Сказки Золотого века
Шрифт:
– И голос ваш, и маска с бриллиантами - те же, - твердил он ей.
– Я вас встретил в Москве.
– И что же?
– А вот что!
– Лермонтов счел за благо заговорить стихами:
– Вы это сейчас сочиняете?
– спросили лукавые уста.
– Продолжайте!
И создал я тогда в моем воображенье По легким признакам красавицу мою; И с той поры бесплотное виденье Ношу в душе моей, ласкаю и люблю.– Увы! Как земной женщине соперничать с бесплотным виденьем?
– и черная маска снова поворотилась бежать.
Но встретились ли они вновь, как старые друзья, узнали ли друг друга, неведомо.

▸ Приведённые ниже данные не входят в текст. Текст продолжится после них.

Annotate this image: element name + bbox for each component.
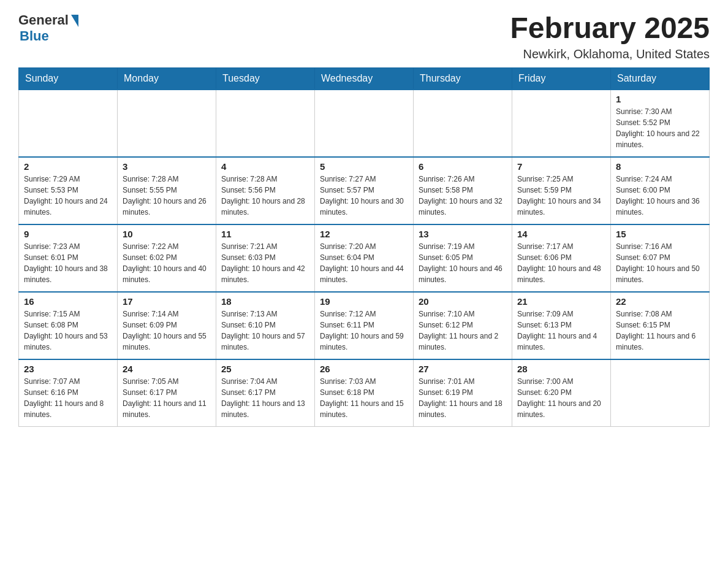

Карл Брюллов в сопровождении своих учеников в маскарадных костюмах выбрался из круговорота публики и на свободном пространстве у дверей вдруг как вкопанный встал перед крупнотелой молодой женщиной в богатейшем маскарадном платье, снявшей с лица маску; она глядела в сторону, одна рука ее лежала на плече маленькой итальянки, которая, узнав художника, приостановила шаг, - он загорелся желанием создать праздничный портрет графини Ю.П.Самойловой с А.Паччини, чудесный отголосок вдохновенных лет, проведенных в Италии.
2
Балы и маскарады длились непрерывно всю зиму, что поначалу Лермонтова увлекало, но очень скоро потеряли они в его глазах прелесть новизны, тем более что большой свет, как вскоре стало ему ясно, состоял примерно из одних и тех же лиц из высшей знати, из придворных и фрейлин, из представителей дипломатического корпуса и офицерства, являющихся на приемах, раутах, балах в нескольких домах и дворцах от Аничкова до особняка графини Лаваль.

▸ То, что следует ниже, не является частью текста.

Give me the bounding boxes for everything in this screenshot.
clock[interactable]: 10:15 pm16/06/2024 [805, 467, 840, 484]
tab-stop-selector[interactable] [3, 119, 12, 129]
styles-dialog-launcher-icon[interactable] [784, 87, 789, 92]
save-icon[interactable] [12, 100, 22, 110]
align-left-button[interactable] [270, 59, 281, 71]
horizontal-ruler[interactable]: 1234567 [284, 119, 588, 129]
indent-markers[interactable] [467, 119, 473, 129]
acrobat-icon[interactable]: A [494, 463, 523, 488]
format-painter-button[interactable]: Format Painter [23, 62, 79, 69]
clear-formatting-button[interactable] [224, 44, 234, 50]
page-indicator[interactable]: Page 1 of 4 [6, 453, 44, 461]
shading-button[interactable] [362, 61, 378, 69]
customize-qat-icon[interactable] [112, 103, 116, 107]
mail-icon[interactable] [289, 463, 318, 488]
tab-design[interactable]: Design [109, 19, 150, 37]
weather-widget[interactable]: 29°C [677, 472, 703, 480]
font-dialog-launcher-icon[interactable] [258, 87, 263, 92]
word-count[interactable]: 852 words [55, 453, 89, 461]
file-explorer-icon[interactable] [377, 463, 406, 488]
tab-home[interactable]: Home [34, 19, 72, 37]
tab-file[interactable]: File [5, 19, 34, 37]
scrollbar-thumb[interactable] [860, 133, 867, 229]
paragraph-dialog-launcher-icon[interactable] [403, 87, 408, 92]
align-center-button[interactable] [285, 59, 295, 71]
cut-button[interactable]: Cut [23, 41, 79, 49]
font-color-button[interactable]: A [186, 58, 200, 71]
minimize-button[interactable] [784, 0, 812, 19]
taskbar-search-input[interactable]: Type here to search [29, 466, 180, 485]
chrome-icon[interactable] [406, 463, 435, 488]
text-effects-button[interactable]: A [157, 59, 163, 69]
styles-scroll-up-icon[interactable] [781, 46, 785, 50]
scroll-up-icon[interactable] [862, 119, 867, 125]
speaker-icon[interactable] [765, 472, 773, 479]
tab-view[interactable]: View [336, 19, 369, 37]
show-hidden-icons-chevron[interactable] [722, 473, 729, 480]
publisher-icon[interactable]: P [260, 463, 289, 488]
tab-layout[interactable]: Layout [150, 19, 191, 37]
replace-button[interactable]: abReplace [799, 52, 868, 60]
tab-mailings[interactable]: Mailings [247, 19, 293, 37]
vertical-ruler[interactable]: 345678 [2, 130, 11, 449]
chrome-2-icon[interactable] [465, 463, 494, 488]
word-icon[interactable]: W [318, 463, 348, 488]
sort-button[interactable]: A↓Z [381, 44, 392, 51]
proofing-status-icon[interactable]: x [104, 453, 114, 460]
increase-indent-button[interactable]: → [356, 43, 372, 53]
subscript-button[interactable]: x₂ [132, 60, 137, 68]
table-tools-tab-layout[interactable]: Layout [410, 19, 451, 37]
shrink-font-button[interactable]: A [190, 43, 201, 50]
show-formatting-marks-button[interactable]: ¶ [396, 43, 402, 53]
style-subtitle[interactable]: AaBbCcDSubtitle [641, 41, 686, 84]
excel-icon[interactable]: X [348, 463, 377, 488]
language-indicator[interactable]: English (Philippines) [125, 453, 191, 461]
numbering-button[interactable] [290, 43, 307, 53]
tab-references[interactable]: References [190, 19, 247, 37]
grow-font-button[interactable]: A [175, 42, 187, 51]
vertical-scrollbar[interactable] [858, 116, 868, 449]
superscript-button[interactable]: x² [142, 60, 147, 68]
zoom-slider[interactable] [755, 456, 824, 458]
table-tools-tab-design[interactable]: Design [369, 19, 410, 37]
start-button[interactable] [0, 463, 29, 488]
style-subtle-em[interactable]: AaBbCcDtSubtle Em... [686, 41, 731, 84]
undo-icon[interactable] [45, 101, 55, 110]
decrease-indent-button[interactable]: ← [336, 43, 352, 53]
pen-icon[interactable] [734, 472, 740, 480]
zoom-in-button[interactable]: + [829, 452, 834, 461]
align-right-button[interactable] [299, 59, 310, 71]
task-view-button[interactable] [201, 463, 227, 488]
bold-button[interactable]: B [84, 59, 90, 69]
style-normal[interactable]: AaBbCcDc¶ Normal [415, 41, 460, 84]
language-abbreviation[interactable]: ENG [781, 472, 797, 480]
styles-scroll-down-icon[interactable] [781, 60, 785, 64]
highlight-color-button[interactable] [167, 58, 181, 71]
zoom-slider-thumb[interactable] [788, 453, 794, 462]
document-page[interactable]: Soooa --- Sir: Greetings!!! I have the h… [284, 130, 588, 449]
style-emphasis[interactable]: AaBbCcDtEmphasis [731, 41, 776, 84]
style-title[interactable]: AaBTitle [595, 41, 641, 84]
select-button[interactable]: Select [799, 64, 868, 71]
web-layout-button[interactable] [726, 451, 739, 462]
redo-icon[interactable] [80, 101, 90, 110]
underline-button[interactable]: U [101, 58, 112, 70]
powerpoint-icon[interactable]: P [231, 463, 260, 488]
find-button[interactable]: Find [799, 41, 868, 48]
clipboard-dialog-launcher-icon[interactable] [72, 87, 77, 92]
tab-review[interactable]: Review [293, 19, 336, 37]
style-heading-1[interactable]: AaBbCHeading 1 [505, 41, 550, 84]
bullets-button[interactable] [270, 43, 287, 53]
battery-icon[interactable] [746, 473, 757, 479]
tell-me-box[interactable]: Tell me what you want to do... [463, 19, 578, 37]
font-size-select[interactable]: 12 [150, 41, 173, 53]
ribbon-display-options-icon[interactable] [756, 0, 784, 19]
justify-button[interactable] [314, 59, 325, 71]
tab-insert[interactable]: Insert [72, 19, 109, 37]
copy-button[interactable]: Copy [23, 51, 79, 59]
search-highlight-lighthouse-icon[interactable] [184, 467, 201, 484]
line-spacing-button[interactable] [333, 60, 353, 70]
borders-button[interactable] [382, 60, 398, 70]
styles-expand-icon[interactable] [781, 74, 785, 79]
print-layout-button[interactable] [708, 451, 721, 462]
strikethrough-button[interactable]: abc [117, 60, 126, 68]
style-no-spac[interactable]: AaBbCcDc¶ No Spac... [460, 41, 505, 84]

Заняв зрение мельтешением публики, Лермонтов приезжал домой, испытывая смутное беспокойство и скуку, в чем, впрочем, тоже не было ничего нового, все детство и юность он рос, впадая временами, среди ребяческого веселья, в глубочайшее отчаяние, как Демон его, только тот носился по всей Вселенной, над Землей в череде веков, а он, смешно сказать, лишь мгновенья - с постоянным предчувствием близкой смерти и конца всех его бесплодных устремлений - к чему?!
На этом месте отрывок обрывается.